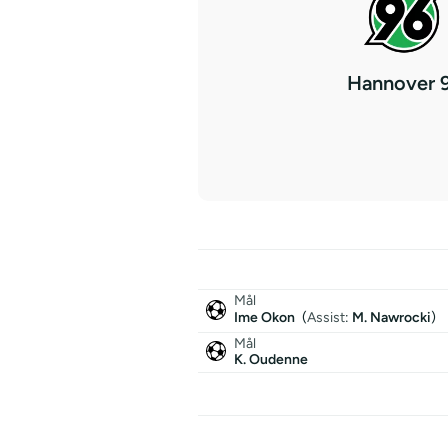
Hannover 
Mål
Ime Okon
(
Assist
:
M. Nawrocki
)
Mål
K. Oudenne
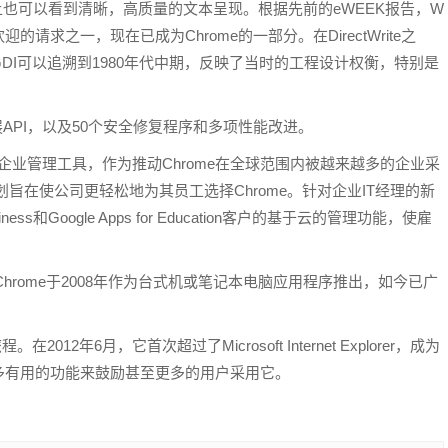
器上也可以看到清晰，高质量的文本呈现。根据先前的eWEEK报告，W
受用户欢迎的请求之一，现在已成为Chrome的一部分。在DirectWrite之
。GDI可以追溯到1980年代中期，反映了当时的工程设计权衡，特别是
扩展API，以及50个安全修复程序和多项性能改进。
览器增加企业管理工具，作为推动Chrome在全球范围内被越来越多的企业采
ess计划旨在使公司更轻松地为其员工选择Chrome。针对企业IT经理的新
siness和Google Apps for Education客户的基于云的管理功能，使雇
。Chrome于2008年作为台式机或笔记本电脑应用程序推出，如今已广
12年6月，它首次超过了Microsoft Internet Explorer，成为
多有用的功能来鼓励甚至更多的用户采用它。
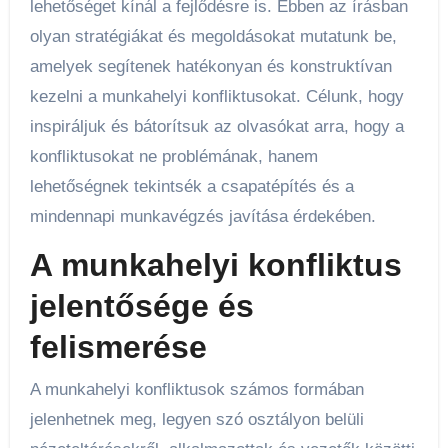
lehetőséget kínál a fejlődésre is. Ebben az írásban
olyan stratégiákat és megoldásokat mutatunk be,
amelyek segítenek hatékonyan és konstruktívan
kezelni a munkahelyi konfliktusokat. Célunk, hogy
inspiráljuk és bátorítsuk az olvasókat arra, hogy a
konfliktusokat ne problémának, hanem
lehetőségnek tekintsék a csapatépítés és a
mindennapi munkavégzés javítása érdekében.
A munkahelyi konfliktus
jelentősége és
felismerése
A munkahelyi konfliktusok számos formában
jelenhetnek meg, legyen szó osztályon belüli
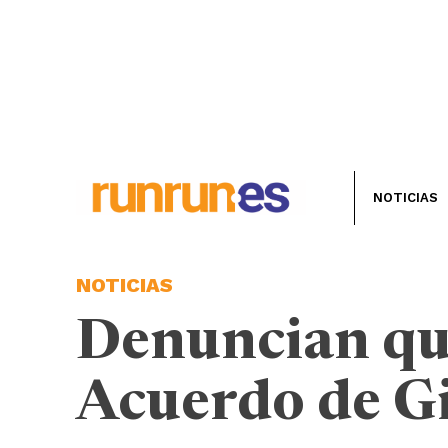
NOTICIAS
NOTICIAS
Denuncian qu
Acuerdo de Gi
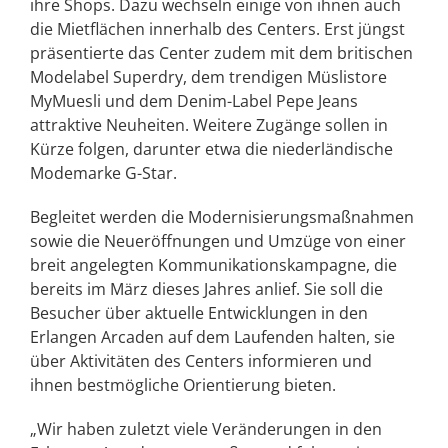
ihre Shops. Dazu wechseln einige von ihnen auch
die Mietflächen innerhalb des Centers. Erst jüngst
präsentierte das Center zudem mit dem britischen
Modelabel Superdry, dem trendigen Müslistore
MyMuesli und dem Denim-Label Pepe Jeans
attraktive Neuheiten. Weitere Zugänge sollen in
Kürze folgen, darunter etwa die niederländische
Modemarke G-Star.
Begleitet werden die Modernisierungsmaßnahmen
sowie die Neueröffnungen und Umzüge von einer
breit angelegten Kommunikationskampagne, die
bereits im März dieses Jahres anlief. Sie soll die
Besucher über aktuelle Entwicklungen in den
Erlangen Arcaden auf dem Laufenden halten, sie
über Aktivitäten des Centers informieren und
ihnen bestmögliche Orientierung bieten.
„Wir haben zuletzt viele Veränderungen in den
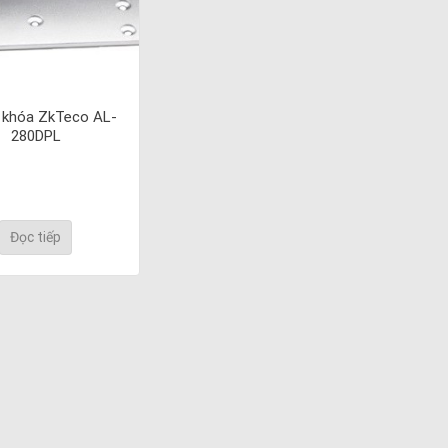
 khóa ZkTeco AL-
280DPL
Đọc tiếp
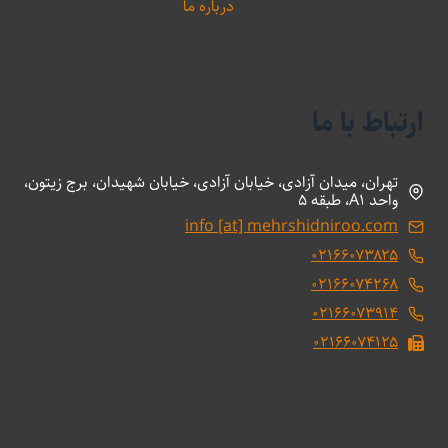
درباره ما
ارتباط با ما
تهران، میدان آزادی، خیابان آزادی، خیابان شهیدان، برج زیتون،
واحد A1، طبقه 5
info [at] mehrshidniroo.com
۰۲۱۶۶۰۷۳۸۲۵
۰۲۱۶۶۰۷۴۲۶۸
۰۲۱۶۶۰۷۳۹۱۴
۰۲۱۶۶۰۷۴۱۲۵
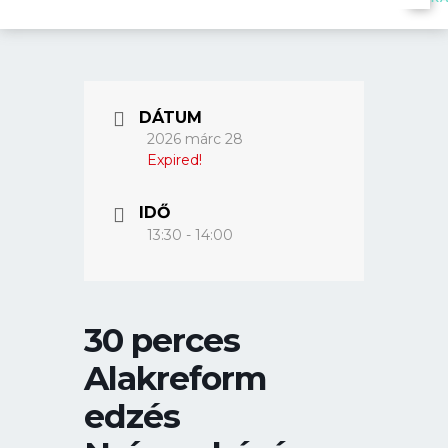
DÁTUM
2026 márc 28
Expired!
IDŐ
13:30 - 14:00
30 perces
Alakreform
edzés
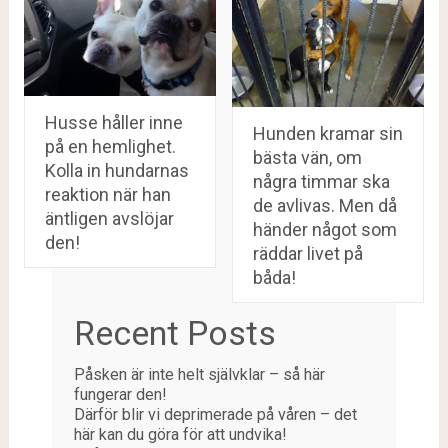
Husse håller inne
Hunden kramar sin
på en hemlighet.
bästa vän, om
Kolla in hundarnas
några timmar ska
reaktion när han
de avlivas. Men då
äntligen avslöjar
händer något som
den!
räddar livet på
båda!
Recent Posts
Påsken är inte helt självklar – så här
fungerar den!
Därför blir vi deprimerade på våren – det
här kan du göra för att undvika!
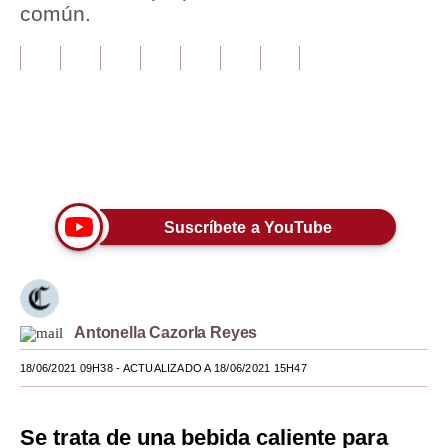
común.
Tu Dinero
Finanzas Personales
Inmobiliarias
Plus G
Únete a nuestro canal
Opinión
Suscríbete a YouTube
Editorial
Pregunta de hoy
Blogs
Antonella Cazorla Reyes
Tendencias
18/06/2021 09H38
- ACTUALIZADO A 18/06/2021 15H47
Lujo
Se trata de una bebida caliente para
Viajes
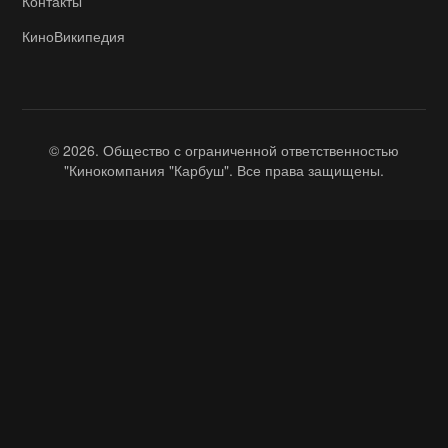
Контакты
КиноВикипедия
© 2026. Общество с ограниченной ответственностью
"Кинокомпания "Карбуш". Все права защищены.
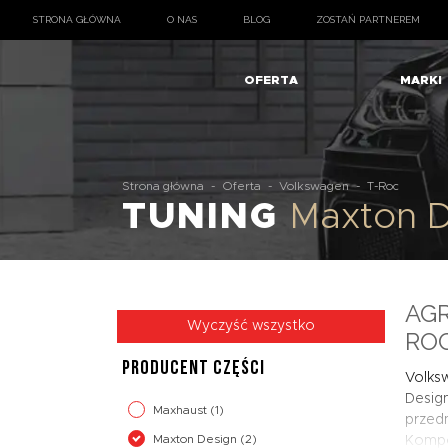
STRONA GŁÓWNA
O NAS
BLOG
ZOSTAŃ PARTNEREM
OFERTA
MARKI
Strona główna
-
Oferta
-
Volkswagen
-
T-Roc
TUNING
Maxton 
AGR
Wyczyść wszystko
RO
PRODUCENT CZĘŚCI
Volks
Design
Maxhaust
(1)
przedn
Maxton Design
(2)
Kompo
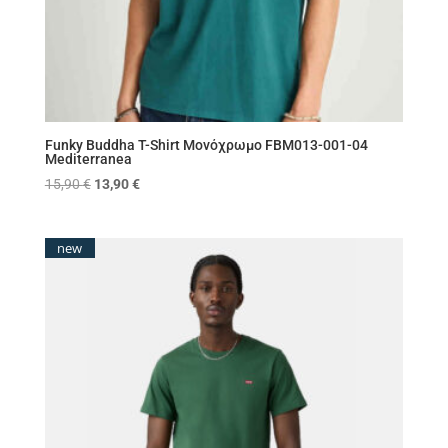
Funky Buddha T-Shirt Μονόχρωμο FBM013-001-04
Mediterranea
Original
Η
15,90
€
13,90
€
price
τρέχουσα
was:
τιμή
new
15,90 €.
είναι:
13,90 €.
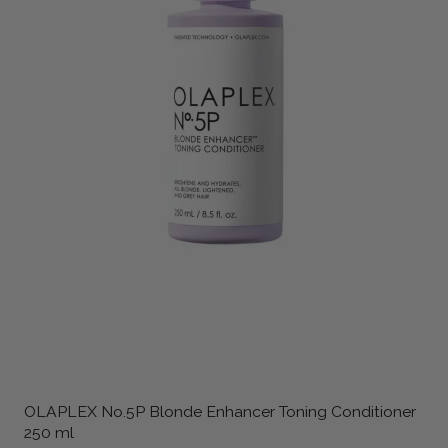
OLAPLEX No.5P Blonde Enhancer Toning Conditioner
250 ml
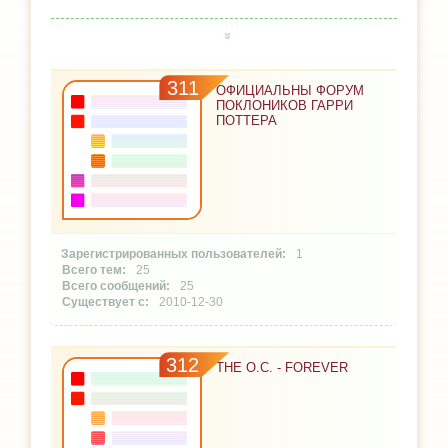
311
ОФИЦИАЛЬНЫ ФОРУМ
ПОКЛОНИКОВ ГАРРИ
ПОТТЕРА
1
25
25
2010-12-30
312
THE O.C. - FOREVER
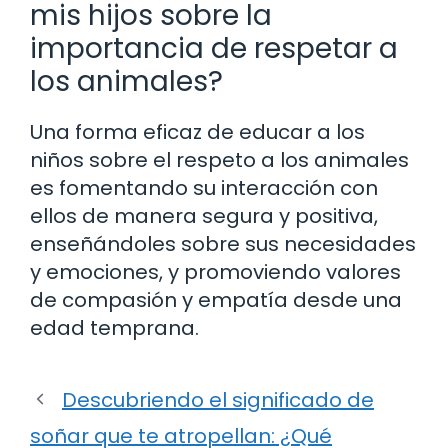
mis hijos sobre la
importancia de respetar a
los animales?
Una forma eficaz de educar a los
niños sobre el respeto a los animales
es fomentando su interacción con
ellos de manera segura y positiva,
enseñándoles sobre sus necesidades
y emociones, y promoviendo valores
de compasión y empatía desde una
edad temprana.
Descubriendo el significado de
soñar que te atropellan: ¿Qué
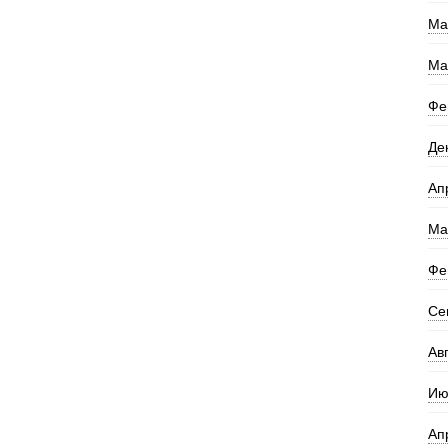
Ма
Ма
Фе
Де
Ап
Ма
Фе
Се
Ав
Ию
Ап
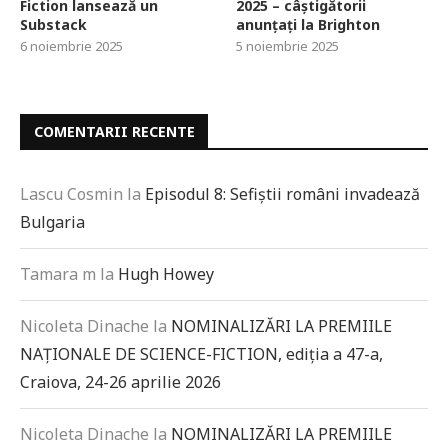
Fiction lansează un
2025 – câștigătorii
Substack
anunțați la Brighton
6 noiembrie 2025
5 noiembrie 2025
COMENTARII RECENTE
Lascu Cosmin
la
Episodul 8: Sefiștii români invadează
Bulgaria
Tamara m
la
Hugh Howey
Nicoleta Dinache
la
NOMINALIZĂRI LA PREMIILE
NAȚIONALE DE SCIENCE-FICTION, ediția a 47-a,
Craiova, 24-26 aprilie 2026
Nicoleta Dinache
la
NOMINALIZĂRI LA PREMIILE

WHAT THE EXERCISE ASKS ::
An unchanged copy of the listing, with no pictures, should be returned.

WRITTEN RESPONSE ::
Hannover 
Mål
Ime Okon
(
Assist
:
M. Nawrocki
)
Mål
K. Oudenne
器上也可以看到清晰，高质量的文本呈现。根据先前的eWEEK报告，W
受用户欢迎的请求之一，现在已成为Chrome的一部分。在DirectWrite之
。GDI可以追溯到1980年代中期，反映了当时的工程设计权衡，特别是
扩展API，以及50个安全修复程序和多项性能改进。
览器增加企业管理工具，作为推动Chrome在全球范围内被越来越多的企业采
ess计划旨在使公司更轻松地为其员工选择Chrome。针对企业IT经理的新
siness和Google Apps for Education客户的基于云的管理功能，使雇
。Chrome于2008年作为台式机或笔记本电脑应用程序推出，如今已广
12年6月，它首次超过了Microsoft Internet Explorer，成为
多有用的功能来鼓励甚至更多的用户采用它。
lehetőséget kínál a fejlődésre is. Ebben az írásban
olyan stratégiákat és megoldásokat mutatunk be,
amelyek segítenek hatékonyan és konstruktívan
kezelni a munkahelyi konfliktusokat. Célunk, hogy
inspiráljuk és bátorítsuk az olvasókat arra, hogy a
konfliktusokat ne problémának, hanem
lehetőségnek tekintsék a csapatépítés és a
mindennapi munkavégzés javítása érdekében.
A munkahelyi konfliktus
jelentősége és
felismerése
A munkahelyi konfliktusok számos formában
jelenhetnek meg, legyen szó osztályon belüli
NOTICIAS
NOTICIAS
Denuncian qu
Acuerdo de Gi
ihre Shops. Dazu wechseln einige von ihnen auch
die Mietflächen innerhalb des Centers. Erst jüngst
präsentierte das Center zudem mit dem britischen
Modelabel Superdry, dem trendigen Müslistore
MyMuesli und dem Denim-Label Pepe Jeans
attraktive Neuheiten. Weitere Zugänge sollen in
Kürze folgen, darunter etwa die niederländische
Modemarke G-Star.
Begleitet werden die Modernisierungsmaßnahmen
sowie die Neueröffnungen und Umzüge von einer
breit angelegten Kommunikationskampagne, die
bereits im März dieses Jahres anlief. Sie soll die
Besucher über aktuelle Entwicklungen in den
Erlangen Arcaden auf dem Laufenden halten, sie
über Aktivitäten des Centers informieren und
ihnen bestmögliche Orientierung bieten.
„Wir haben zuletzt viele Veränderungen in den
 khóa ZkTeco AL-
280DPL
Đọc tiếp
درباره ما
ارتباط با ما
تهران، میدان آزادی، خیابان آزادی، خیابان شهیدان، برج زیتون،
واحد A1، طبقه 5
info [at] mehrshidniroo.com
۰۲۱۶۶۰۷۳۸۲۵
۰۲۱۶۶۰۷۴۲۶۸
۰۲۱۶۶۰۷۳۹۱۴
۰۲۱۶۶۰۷۴۱۲۵
DÁTUM
2026 márc 28
Expired!
IDŐ
13:30 - 14:00
30 perces
Alakreform
edzés
Husse håller inne
Hunden kramar sin
på en hemlighet.
bästa vän, om
Kolla in hundarnas
några timmar ska
reaktion när han
de avlivas. Men då
äntligen avslöjar
händer något som
den!
räddar livet på
båda!
Recent Posts
Påsken är inte helt självklar – så här
fungerar den!
Därför blir vi deprimerade på våren – det
här kan du göra för att undvika!
común.
Tu Dinero
Finanzas Personales
Inmobiliarias
Plus G
Únete a nuestro canal
Opinión
Suscríbete a YouTube
Editorial
Pregunta de hoy
Blogs
Antonella Cazorla Reyes
Tendencias
18/06/2021 09H38
- ACTUALIZADO A 18/06/2021 15H47
Lujo
Se trata de una bebida caliente para
Viajes
Контакты
КиноВикипедия
© 2026. Общество с ограниченной ответственностью
"Кинокомпания "Карбуш". Все права защищены.
STRONA GŁÓWNA
O NAS
BLOG
ZOSTAŃ PARTNEREM
OFERTA
MARKI
Strona główna
-
Oferta
-
Volkswagen
-
T-Roc
TUNING
Maxton 
AGR
Wyczyść wszystko
RO
PRODUCENT CZĘŚCI
Volks
Design
Maxhaust
(1)
przedn
Maxton Design
(2)
Kompo
Funky Buddha T-Shirt Μονόχρωμο FBM013-001-04
Mediterranea
Original
Η
15,90
€
13,90
€
price
τρέχουσα
was:
τιμή
new
15,90 €.
είναι:
13,90 €.
OLAPLEX No.5P Blonde Enhancer Toning Conditioner
250 ml
311
ОФИЦИАЛЬНЫ ФОРУМ
ПОКЛОНИКОВ ГАРРИ
ПОТТЕРА
1
25
25
2010-12-30
312
THE O.C. - FOREVER
mis hijos sobre la
importancia de respetar a
los animales?
Una forma eficaz de educar a los
niños sobre el respeto a los animales
es fomentando su interacción con
ellos de manera segura y positiva,
enseñándoles sobre sus necesidades
y emociones, y promoviendo valores
de compasión y empatía desde una
edad temprana.
Descubriendo el significado de
soñar que te atropellan: ¿Qué
Ма
Ма
Фе
Де
Ап
Ма
Фе
Се
Ав
Ию
Ап
Fiction lansează un
2025 – câștigătorii
Substack
anunțați la Brighton
6 noiembrie 2025
5 noiembrie 2025
COMENTARII RECENTE
Lascu Cosmin
la
Episodul 8: Sefiștii români invadează
Bulgaria
Tamara m
la
Hugh Howey
Nicoleta Dinache
la
NOMINALIZĂRI LA PREMIILE
NAȚIONALE DE SCIENCE-FICTION, ediția a 47-a,
Craiova, 24-26 aprilie 2026
Nicoleta Dinache
la
NOMINALIZĂRI LA PREMIILE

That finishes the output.